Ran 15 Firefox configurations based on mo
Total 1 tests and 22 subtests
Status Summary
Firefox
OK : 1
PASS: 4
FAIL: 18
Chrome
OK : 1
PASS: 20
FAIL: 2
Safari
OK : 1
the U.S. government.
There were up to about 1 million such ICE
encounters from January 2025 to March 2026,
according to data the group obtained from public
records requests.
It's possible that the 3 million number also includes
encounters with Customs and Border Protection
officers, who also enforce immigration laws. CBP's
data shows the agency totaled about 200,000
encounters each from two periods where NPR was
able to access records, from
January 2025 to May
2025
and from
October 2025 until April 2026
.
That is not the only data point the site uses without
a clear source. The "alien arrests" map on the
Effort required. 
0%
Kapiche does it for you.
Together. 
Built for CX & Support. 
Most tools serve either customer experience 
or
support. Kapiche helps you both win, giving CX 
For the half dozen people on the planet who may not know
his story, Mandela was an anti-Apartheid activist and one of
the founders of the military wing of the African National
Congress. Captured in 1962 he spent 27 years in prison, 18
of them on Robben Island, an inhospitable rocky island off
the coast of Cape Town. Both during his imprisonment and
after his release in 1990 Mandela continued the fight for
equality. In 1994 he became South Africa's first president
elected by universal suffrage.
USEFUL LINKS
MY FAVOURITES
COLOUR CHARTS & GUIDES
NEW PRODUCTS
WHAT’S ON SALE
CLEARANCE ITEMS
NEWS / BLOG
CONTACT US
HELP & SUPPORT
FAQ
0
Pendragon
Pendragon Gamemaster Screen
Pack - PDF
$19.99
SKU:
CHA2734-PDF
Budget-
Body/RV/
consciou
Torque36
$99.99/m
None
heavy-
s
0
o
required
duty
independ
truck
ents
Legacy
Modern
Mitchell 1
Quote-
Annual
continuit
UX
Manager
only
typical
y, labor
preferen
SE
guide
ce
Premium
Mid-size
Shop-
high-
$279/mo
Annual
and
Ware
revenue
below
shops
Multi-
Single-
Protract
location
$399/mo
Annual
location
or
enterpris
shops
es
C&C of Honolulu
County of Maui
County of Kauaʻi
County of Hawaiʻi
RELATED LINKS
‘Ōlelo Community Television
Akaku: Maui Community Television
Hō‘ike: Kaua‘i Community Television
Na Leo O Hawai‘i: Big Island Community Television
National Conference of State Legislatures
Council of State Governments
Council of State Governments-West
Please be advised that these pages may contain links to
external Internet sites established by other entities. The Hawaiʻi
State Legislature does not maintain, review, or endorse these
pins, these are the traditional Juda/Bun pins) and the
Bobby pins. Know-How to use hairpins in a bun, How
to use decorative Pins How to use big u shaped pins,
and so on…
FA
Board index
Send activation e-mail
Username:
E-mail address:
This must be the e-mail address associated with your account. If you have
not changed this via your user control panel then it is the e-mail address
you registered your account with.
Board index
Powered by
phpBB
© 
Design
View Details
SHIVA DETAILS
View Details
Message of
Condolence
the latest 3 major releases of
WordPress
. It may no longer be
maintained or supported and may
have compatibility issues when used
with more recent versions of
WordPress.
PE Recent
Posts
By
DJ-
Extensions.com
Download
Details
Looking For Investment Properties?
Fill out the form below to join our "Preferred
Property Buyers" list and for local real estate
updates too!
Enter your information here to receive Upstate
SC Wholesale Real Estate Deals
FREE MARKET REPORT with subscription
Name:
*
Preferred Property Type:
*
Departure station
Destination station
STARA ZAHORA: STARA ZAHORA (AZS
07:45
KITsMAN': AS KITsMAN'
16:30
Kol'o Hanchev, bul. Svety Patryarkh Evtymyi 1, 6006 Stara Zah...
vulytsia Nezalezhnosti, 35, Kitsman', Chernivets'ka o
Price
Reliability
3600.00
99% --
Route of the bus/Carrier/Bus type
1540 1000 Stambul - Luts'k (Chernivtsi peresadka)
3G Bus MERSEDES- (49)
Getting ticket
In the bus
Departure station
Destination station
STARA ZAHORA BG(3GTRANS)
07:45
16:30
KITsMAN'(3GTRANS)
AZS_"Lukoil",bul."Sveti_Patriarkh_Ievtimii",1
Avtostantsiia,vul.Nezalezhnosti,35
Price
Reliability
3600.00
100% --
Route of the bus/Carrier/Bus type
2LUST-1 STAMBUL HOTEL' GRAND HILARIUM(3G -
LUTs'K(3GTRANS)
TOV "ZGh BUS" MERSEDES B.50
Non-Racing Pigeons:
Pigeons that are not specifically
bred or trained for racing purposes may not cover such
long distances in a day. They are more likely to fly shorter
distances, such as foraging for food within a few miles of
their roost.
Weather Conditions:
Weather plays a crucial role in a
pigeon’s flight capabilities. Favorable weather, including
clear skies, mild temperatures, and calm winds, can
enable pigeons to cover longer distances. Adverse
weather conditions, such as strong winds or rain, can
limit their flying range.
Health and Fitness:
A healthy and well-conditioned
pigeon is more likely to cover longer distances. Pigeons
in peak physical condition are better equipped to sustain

----

PROBLEM REQUIREMENTS:
Would you transcribe the records above exactly, leaving nothing out?

SOLUTION TO THIS EXERCISE:
Ran 15 Firefox configurations based on mo
Total 1 tests and 22 subtests
Status Summary
Firefox
OK : 1
PASS: 4
FAIL: 18
Chrome
OK : 1
PASS: 20
FAIL: 2
Safari
OK : 1
the U.S. government.
There were up to about 1 million such ICE
encounters from January 2025 to March 2026,
according to data the group obtained from public
records requests.
It's possible that the 3 million number also includes
encounters with Customs and Border Protection
officers, who also enforce immigration laws. CBP's
data shows the agency totaled about 200,000
encounters each from two periods where NPR was
able to access records, from
January 2025 to May
2025
and from
October 2025 until April 2026
.
That is not the only data point the site uses without
a clear source. The "alien arrests" map on the
Effort required. 
0%
Kapiche does it for you.
Together. 
Built for CX & Support. 
Most tools serve either customer experience 
or
support. Kapiche helps you both win, giving CX 
For the half dozen people on the planet who may not know
his story, Mandela was an anti-Apartheid activist and one of
the founders of the military wing of the African National
Congress. Captured in 1962 he spent 27 years in prison, 18
of them on Robben Island, an inhospitable rocky island off
the coast of Cape Town. Both during his imprisonment and
after his release in 1990 Mandela continued the fight for
equality. In 1994 he became South Africa's first president
elected by universal suffrage.
USEFUL LINKS
MY FAVOURITES
COLOUR CHARTS & GUIDES
NEW PRODUCTS
WHAT’S ON SALE
CLEARANCE ITEMS
NEWS / BLOG
CONTACT US
HELP & SUPPORT
FAQ
0
Pendragon
Pendragon Gamemaster Screen
Pack - PDF
$19.99
SKU:
CHA2734-PDF
Budget-
Body/RV/
consciou
Torque36
$99.99/m
None
heavy-
s
0
o
required
duty
independ
truck
ents
Legacy
Modern
Mitchell 1
Quote-
Annual
continuit
UX
Manager
only
typical
y, labor
preferen
SE
guide
ce
Premium
Mid-size
Shop-
high-
$279/mo
Annual
and
Ware
revenue
below
shops
Multi-
Single-
Protract
location
$399/mo
Annual
location
or
enterpris
shops
es
C&C of Honolulu
County of Maui
County of Kauaʻi
County of Hawaiʻi
RELATED LINKS
‘Ōlelo Community Television
Akaku: Maui Community Television
Hō‘ike: Kaua‘i Community Television
Na Leo O Hawai‘i: Big Island Community Television
National Conference of State Legislatures
Council of State Governments
Council of State Governments-West
Please be advised that these pages may contain links to
external Internet sites established by other entities. The Hawaiʻi
State Legislature does not maintain, review, or endorse these
pins, these are the traditional Juda/Bun pins) and the
Bobby pins. Know-How to use hairpins in a bun, How
to use decorative Pins How to use big u shaped pins,
and so on…
FA
Board index
Send activation e-mail
Username:
E-mail address:
This must be the e-mail address associated with your account. If you have
not changed this via your user control panel then it is the e-mail address
you registered your account with.
Board index
Powered by
phpBB
© 
Design
View Details
SHIVA DETAILS
View Details
Message of
Condolence
the latest 3 major releases of
WordPress
. It may no longer be
maintained or supported and may
have compatibility issues when used
with more recent versions of
WordPress.
PE Recent
Posts
By
DJ-
Extensions.com
Download
Details
Looking For Investment Properties?
Fill out the form below to join our "Preferred
Property Buyers" list and for local real estate
updates too!
Enter your information here to receive Upstate
SC Wholesale Real Estate Deals
FREE MARKET REPORT with subscription
Name:
*
Preferred Property Type:
*
Departure station
Destination station
STARA ZAHORA: STARA ZAHORA (AZS
07:45
KITsMAN': AS KITsMAN'
16:30
Kol'o Hanchev, bul. Svety Patryarkh Evtymyi 1, 6006 Stara Zah...
vulytsia Nezalezhnosti, 35, Kitsman', Chernivets'ka o
Price
Reliability
3600.00
99% --
Route of the bus/Carrier/Bus type
1540 1000 Stambul - Luts'k (Chernivtsi peresadka)
3G Bus MERSEDES- (49)
Getting ticket
In the bus
Departure station
Destination station
STARA ZAHORA BG(3GTRANS)
07:45
16:30
KITsMAN'(3GTRANS)
AZS_"Lukoil",bul."Sveti_Patriarkh_Ievtimii",1
Avtostantsiia,vul.Nezalezhnosti,35
Price
Reliability
3600.00
100% --
Route of the bus/Carrier/Bus type
2LUST-1 STAMBUL HOTEL' GRAND HILARIUM(3G -
LUTs'K(3GTRANS)
TOV "ZGh BUS" MERSEDES B.50
Non-Racing Pigeons:
Pigeons that are not specifically
bred or trained for racing purposes may not cover such
long distances in a day. They are more likely to fly shorter
distances, such as foraging for food within a few miles of
their roost.
Weather Conditions:
Weather plays a crucial role in a
pigeon’s flight capabilities. Favorable weather, including
clear skies, mild temperatures, and calm winds, can
enable pigeons to cover longer distances. Adverse
weather conditions, such as strong winds or rain, can
limit their flying range.
Health and Fitness:
A healthy and well-conditioned
pigeon is more likely to cover longer distances. Pigeons
in peak physical condition are better equipped to sustain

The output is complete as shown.